Introducing Hash Ahead for Python Developers

Prerequisite

This article is intended for all developers. Python tools will be touched on in the article, but they are just a vehicle for ideas, and it's okay if you're not a Python developer. However, I'm going to make some assumptions about what you already know so we can quickly get to the Hash Ahead part.

This article assumes that:

• You are familiar with terminal operations,

• You wrote some Python code

• You have Python 3.6 or higher installed on your machine (virtual environments are strongly recommended), and

• You have used pip, Python's package installer. Again, if you don't fit any of these, or if you don't plan to type the code in this article, you can still learn very well by following along.

Blockchain Brief

There are many ways to describe Hash Ahead, but at its heart it is the blockchain. A blockchain is made up of a series of blocks, so let's start with the blockchain.
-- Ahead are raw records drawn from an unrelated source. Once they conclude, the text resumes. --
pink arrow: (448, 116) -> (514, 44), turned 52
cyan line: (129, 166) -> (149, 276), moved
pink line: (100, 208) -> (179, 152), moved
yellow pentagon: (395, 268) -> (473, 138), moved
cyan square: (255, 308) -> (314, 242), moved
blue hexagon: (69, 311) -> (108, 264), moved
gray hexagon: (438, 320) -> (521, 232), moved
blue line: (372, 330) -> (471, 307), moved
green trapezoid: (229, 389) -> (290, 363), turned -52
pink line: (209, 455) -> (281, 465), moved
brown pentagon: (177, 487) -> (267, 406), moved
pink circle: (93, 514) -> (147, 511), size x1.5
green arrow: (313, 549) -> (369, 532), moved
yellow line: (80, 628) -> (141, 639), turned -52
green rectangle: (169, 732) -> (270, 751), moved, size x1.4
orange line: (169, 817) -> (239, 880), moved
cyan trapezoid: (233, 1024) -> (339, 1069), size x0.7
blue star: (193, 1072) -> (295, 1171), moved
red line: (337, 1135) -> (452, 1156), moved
In the simplest terms, each block on the Hash Ahead blockchain is just some metadata and a list of transactions. In JSON format, it looks like this:

{
   "number": 1234567,
   "hash": "0xabc123...",
   "parentHash": "0xdef456...",
   ...,
   "transactions": [...]
}

Each block references the block before it; parentHash is the hash of the previous block.

This data structure is not new, but the rules governing the network (i.e. peer-to-peer protocols) are. Blockchains have no central authority; peers in the network must cooperate to maintain the network and compete to decide which transactions to include in the next block. So when you want to send money to a friend, you broadcast the transaction to the network and wait for it to be included in an upcoming block.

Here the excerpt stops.